Segment Start: DATASET CONTENT

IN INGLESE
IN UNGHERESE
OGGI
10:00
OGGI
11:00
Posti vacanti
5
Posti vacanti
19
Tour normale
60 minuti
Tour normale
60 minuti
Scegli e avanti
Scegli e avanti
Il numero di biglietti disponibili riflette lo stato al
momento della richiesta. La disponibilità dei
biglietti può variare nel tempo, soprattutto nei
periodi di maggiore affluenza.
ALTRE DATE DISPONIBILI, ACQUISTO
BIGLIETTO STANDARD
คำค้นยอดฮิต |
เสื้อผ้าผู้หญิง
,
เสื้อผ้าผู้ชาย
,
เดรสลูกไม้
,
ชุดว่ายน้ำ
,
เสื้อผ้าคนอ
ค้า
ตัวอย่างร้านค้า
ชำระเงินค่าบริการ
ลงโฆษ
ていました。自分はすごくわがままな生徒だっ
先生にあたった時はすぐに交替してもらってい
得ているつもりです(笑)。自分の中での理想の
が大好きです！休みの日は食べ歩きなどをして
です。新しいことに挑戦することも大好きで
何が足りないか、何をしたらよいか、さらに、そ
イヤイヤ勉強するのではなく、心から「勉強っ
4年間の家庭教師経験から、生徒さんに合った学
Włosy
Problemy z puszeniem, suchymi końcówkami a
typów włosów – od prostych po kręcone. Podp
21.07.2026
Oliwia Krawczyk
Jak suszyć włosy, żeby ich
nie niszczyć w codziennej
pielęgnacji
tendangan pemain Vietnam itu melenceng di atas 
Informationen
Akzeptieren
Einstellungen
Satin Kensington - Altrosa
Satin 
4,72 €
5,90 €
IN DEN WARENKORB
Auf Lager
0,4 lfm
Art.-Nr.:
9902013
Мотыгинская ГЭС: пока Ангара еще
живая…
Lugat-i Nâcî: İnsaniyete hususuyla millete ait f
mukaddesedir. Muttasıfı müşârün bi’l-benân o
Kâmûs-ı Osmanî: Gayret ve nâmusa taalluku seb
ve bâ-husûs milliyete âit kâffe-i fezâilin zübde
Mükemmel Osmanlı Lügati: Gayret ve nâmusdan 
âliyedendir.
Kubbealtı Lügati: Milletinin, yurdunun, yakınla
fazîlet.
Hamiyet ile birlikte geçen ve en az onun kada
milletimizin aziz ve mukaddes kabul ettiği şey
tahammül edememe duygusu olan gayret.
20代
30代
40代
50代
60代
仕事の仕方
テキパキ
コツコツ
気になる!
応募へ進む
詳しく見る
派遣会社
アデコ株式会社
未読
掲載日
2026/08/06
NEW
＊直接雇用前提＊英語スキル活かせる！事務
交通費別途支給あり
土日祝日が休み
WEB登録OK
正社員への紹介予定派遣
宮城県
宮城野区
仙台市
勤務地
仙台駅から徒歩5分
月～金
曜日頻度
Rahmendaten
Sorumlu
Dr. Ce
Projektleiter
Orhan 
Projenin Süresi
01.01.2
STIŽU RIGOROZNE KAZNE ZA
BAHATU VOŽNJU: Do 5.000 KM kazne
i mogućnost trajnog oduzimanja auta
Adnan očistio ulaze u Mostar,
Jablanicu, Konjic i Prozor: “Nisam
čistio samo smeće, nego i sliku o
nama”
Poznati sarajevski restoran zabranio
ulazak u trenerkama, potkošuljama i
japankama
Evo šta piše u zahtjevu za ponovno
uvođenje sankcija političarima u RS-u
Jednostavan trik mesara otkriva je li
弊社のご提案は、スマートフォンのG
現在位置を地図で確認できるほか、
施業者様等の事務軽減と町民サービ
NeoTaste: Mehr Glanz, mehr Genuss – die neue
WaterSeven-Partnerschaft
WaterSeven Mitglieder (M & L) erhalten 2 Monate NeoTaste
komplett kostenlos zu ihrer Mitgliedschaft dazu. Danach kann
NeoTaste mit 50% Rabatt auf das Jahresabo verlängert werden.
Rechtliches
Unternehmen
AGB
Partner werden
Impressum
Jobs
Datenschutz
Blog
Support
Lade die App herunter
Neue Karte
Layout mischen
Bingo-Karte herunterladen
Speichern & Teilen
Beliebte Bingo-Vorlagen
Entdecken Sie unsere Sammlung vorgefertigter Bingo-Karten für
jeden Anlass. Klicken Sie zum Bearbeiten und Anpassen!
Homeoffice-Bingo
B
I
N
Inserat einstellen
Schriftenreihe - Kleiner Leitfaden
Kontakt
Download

Segment End: DATASET CONTENT
Segment Start: DATASET CONTENT

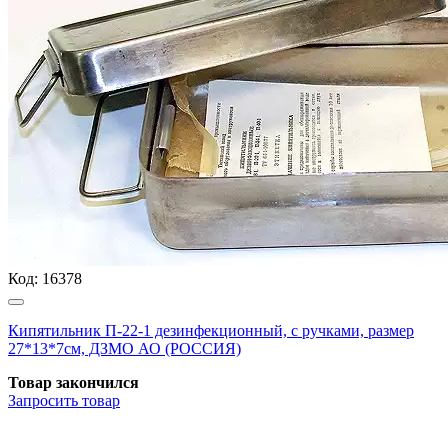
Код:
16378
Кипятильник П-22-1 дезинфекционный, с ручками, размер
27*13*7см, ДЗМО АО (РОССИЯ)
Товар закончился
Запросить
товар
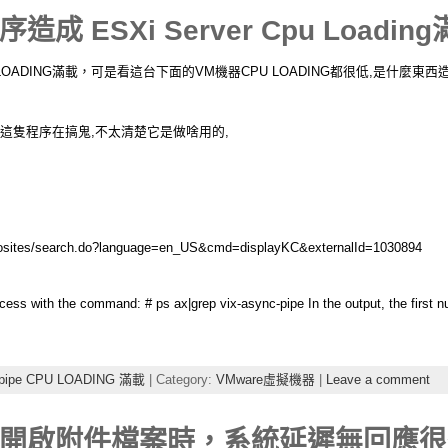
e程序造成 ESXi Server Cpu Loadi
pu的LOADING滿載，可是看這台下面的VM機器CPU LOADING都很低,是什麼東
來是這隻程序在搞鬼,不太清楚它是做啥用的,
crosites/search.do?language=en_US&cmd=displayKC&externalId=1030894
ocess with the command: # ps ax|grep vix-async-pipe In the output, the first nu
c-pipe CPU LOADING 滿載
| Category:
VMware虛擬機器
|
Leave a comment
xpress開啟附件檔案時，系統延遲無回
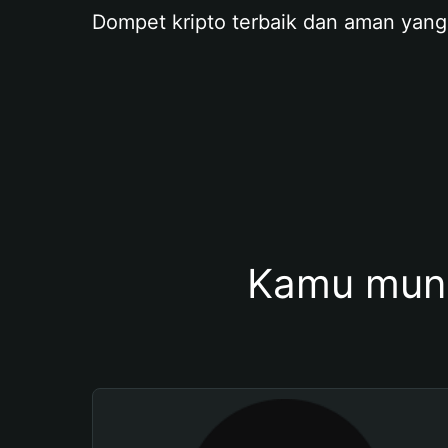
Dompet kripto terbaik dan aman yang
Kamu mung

Segment End: DATASET CONTENT
Segment Start: DATASET CONTENT

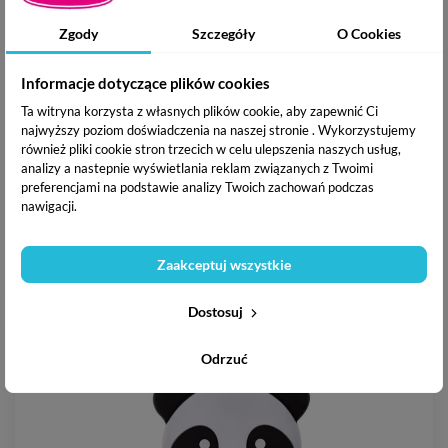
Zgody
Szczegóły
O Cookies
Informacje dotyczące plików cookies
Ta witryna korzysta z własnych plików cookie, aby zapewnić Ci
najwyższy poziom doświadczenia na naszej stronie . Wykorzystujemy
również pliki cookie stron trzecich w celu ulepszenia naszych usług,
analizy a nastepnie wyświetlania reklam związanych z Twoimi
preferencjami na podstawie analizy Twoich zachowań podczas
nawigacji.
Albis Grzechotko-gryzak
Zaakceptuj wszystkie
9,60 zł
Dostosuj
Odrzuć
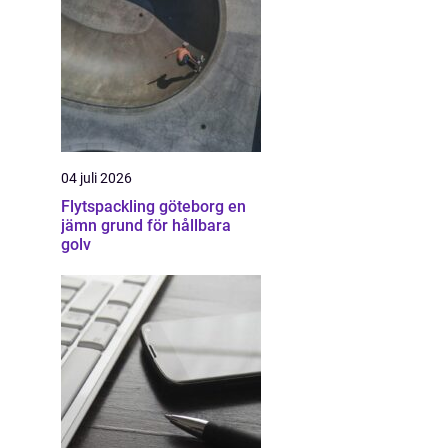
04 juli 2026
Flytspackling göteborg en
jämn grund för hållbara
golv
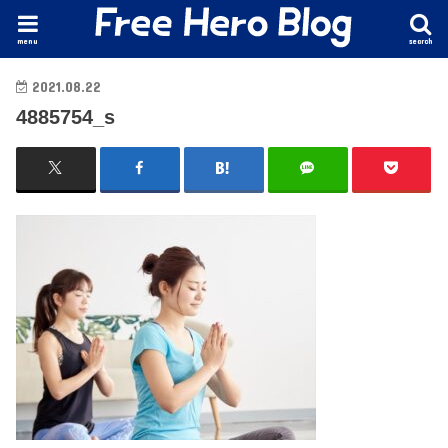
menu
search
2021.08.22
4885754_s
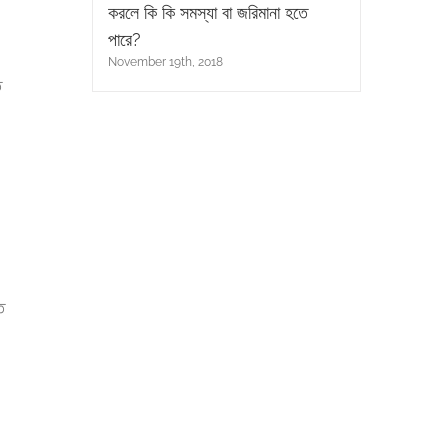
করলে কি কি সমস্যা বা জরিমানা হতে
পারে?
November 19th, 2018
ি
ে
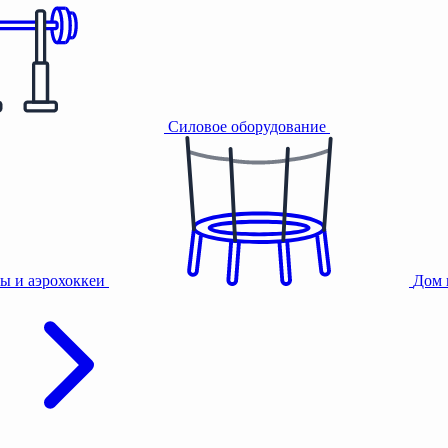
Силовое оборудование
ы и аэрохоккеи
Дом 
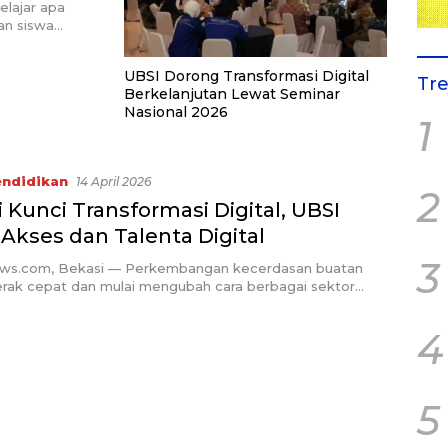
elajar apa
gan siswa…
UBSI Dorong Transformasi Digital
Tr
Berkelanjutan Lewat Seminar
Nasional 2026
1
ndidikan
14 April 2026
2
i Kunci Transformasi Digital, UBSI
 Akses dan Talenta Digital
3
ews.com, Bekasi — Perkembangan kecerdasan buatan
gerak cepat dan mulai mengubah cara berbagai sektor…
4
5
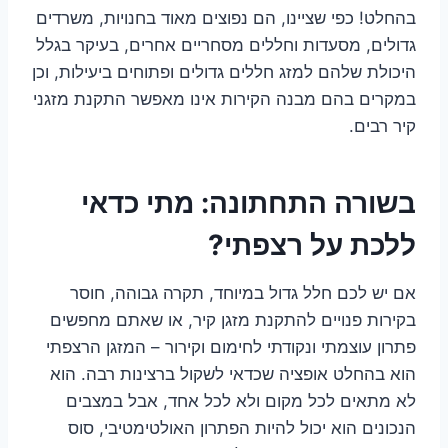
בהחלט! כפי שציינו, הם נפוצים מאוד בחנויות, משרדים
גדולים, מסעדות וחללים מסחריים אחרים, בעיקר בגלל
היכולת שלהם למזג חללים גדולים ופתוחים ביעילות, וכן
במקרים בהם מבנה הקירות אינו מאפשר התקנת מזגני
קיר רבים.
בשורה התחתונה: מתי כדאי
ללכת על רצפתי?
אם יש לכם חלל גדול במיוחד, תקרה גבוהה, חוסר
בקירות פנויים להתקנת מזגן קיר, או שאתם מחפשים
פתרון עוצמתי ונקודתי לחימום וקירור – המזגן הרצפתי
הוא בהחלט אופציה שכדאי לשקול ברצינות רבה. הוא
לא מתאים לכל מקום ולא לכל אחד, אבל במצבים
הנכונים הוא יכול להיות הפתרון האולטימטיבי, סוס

Segment End: DATASET CONTENT

**EXERCISE**
Among the entries above, locate the lines containing "Kâmûs-ı Osmanî: Gayret ve nâmusa taalluku seb" and "i mogućnost trajnog oduzimanja auta", and transcribe exactly those two lines and all lines between.

**ANSWER TO THE EXERCISE**
Kâmûs-ı Osmanî: Gayret ve nâmusa taalluku seb
ve bâ-husûs milliyete âit kâffe-i fezâilin zübde
Mükemmel Osmanlı Lügati: Gayret ve nâmusdan 
âliyedendir.
Kubbealtı Lügati: Milletinin, yurdunun, yakınla
fazîlet.
Hamiyet ile birlikte geçen ve en az onun kada
milletimizin aziz ve mukaddes kabul ettiği şey
tahammül edememe duygusu olan gayret.
20代
30代
40代
50代
60代
仕事の仕方
テキパキ
コツコツ
気になる!
応募へ進む
詳しく見る
派遣会社
アデコ株式会社
未読
掲載日
2026/08/06
NEW
＊直接雇用前提＊英語スキル活かせる！事務
交通費別途支給あり
土日祝日が休み
WEB登録OK
正社員への紹介予定派遣
宮城県
宮城野区
仙台市
勤務地
仙台駅から徒歩5分
月～金
曜日頻度
Rahmendaten
Sorumlu
Dr. Ce
Projektleiter
Orhan 
Projenin Süresi
01.01.2
STIŽU RIGOROZNE KAZNE ZA
BAHATU VOŽNJU: Do 5.000 KM kazne
i mogućnost trajnog oduzimanja auta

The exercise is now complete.